▶ **PROBLEM STATEMENT**
Only lines holding the word "בנתניה" are wanted from the records; copy all of them.

▶ **DATASET RECORDS**

○ ○ ○

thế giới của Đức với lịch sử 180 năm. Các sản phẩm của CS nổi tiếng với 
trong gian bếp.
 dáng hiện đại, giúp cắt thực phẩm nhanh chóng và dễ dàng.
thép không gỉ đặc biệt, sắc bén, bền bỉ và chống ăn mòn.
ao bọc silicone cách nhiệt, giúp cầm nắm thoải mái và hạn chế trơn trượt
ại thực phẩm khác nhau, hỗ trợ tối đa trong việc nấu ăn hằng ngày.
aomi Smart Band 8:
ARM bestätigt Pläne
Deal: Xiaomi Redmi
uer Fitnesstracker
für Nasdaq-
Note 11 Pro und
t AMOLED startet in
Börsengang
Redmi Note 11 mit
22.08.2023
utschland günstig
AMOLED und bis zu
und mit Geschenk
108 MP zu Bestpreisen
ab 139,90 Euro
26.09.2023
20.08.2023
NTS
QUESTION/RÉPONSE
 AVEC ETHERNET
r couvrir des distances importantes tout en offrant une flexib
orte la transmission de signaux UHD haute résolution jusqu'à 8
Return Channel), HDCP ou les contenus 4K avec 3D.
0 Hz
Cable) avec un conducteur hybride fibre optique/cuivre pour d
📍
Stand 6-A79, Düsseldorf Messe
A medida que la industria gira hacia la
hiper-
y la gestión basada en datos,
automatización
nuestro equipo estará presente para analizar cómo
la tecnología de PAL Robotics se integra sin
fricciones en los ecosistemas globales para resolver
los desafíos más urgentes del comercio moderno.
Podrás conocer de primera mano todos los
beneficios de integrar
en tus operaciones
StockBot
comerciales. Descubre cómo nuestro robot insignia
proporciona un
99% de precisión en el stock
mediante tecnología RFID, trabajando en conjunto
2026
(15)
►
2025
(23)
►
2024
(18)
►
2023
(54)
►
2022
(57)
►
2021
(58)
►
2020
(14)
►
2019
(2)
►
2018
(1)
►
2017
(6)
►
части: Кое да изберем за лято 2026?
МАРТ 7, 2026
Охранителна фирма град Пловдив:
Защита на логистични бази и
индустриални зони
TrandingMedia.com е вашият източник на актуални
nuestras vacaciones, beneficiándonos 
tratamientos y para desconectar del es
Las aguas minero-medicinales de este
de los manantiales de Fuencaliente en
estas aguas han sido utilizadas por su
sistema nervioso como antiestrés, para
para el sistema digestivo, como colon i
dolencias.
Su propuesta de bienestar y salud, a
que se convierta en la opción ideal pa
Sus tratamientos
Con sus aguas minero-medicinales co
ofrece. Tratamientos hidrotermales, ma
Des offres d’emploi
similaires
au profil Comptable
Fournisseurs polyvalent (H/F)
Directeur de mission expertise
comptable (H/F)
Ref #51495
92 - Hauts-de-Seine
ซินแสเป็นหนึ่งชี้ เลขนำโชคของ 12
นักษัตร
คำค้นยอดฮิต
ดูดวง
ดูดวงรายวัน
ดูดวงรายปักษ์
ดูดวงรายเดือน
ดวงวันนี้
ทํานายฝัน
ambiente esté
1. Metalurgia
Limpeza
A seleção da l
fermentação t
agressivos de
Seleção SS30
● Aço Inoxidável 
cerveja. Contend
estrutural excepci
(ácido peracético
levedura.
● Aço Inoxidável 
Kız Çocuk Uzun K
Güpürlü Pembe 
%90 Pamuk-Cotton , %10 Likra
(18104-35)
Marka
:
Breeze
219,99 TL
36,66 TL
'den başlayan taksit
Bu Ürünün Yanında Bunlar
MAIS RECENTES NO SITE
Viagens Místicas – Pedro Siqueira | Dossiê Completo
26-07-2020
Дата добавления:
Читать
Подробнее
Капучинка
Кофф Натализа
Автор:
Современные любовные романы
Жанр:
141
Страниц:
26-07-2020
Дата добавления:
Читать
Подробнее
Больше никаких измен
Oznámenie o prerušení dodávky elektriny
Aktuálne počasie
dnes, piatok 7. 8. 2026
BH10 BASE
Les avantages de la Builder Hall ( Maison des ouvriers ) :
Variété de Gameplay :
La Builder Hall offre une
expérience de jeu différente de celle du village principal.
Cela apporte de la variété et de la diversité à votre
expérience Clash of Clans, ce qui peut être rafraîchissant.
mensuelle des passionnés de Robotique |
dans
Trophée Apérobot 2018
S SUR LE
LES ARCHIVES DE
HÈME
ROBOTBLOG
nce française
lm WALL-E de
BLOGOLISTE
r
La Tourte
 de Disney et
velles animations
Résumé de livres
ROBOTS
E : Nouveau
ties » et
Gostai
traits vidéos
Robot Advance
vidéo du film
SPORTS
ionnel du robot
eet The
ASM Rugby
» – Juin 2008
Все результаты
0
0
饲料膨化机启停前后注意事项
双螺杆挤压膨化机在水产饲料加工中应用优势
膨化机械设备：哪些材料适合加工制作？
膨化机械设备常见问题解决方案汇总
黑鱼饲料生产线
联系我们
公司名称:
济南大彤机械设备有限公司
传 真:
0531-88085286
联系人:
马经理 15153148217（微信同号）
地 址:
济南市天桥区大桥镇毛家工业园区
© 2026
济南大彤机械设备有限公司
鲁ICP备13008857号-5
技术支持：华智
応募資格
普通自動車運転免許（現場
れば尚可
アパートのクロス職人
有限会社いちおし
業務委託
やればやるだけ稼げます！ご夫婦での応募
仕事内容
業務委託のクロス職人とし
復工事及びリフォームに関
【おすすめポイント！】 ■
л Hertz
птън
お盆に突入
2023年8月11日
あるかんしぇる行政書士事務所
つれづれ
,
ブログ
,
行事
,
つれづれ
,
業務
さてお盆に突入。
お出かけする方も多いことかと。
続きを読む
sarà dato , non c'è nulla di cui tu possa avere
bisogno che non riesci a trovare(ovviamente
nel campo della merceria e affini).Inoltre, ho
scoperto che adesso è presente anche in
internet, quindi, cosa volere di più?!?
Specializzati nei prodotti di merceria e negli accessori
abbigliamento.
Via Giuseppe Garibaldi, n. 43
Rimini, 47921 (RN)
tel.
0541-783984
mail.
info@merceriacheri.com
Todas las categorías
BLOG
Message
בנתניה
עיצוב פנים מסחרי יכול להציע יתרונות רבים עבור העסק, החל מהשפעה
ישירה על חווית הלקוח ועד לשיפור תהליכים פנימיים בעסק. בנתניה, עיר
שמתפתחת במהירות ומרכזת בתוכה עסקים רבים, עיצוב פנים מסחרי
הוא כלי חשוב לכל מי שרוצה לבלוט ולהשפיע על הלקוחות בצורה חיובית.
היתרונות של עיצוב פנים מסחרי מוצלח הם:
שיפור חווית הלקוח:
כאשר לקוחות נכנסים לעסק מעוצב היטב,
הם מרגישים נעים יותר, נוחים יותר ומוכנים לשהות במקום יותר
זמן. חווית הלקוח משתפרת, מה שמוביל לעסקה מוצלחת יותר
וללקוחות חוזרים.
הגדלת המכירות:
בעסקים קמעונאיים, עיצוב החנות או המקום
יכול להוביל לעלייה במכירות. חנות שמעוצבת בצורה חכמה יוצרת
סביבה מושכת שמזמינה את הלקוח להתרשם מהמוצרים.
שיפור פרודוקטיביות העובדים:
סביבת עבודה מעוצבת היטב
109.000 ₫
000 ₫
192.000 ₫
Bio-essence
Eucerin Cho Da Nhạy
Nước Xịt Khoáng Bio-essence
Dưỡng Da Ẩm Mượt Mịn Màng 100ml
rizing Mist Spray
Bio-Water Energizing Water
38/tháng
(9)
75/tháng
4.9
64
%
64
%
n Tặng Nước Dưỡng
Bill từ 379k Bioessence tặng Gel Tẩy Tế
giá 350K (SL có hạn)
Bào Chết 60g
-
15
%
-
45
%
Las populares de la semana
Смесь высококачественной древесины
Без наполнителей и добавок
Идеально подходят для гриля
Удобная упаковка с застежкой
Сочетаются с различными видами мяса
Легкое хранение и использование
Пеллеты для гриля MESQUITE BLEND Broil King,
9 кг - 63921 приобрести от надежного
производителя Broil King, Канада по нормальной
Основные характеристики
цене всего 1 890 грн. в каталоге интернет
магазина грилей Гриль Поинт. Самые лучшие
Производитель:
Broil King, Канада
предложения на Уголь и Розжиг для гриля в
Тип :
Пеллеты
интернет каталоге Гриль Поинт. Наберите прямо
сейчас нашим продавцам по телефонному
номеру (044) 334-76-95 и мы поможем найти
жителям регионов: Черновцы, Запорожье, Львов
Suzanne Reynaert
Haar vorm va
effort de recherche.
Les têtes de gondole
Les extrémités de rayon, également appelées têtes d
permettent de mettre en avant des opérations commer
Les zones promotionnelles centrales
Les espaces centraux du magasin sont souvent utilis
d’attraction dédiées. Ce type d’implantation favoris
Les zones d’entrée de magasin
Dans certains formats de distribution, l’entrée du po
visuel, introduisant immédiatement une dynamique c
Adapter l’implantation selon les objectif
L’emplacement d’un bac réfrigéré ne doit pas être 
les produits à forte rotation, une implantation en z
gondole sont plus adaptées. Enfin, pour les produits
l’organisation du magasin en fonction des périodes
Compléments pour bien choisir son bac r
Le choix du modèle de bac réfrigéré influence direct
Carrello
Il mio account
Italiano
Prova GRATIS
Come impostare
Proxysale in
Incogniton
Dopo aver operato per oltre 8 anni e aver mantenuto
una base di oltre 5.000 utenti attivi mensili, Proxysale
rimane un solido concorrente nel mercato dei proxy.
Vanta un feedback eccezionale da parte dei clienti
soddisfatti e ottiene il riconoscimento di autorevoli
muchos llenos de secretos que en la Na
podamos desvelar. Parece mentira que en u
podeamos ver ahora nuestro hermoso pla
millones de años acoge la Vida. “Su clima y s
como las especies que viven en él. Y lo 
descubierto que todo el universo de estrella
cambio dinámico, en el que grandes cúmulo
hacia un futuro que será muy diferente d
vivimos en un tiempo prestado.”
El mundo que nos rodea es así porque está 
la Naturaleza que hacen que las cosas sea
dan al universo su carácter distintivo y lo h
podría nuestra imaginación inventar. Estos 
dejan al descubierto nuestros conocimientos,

○ ○ ○

▶ **SOLVED PROBLEM**
בנתניה
ישירה על חווית הלקוח ועד לשיפור תהליכים פנימיים בעסק. בנתניה, עיר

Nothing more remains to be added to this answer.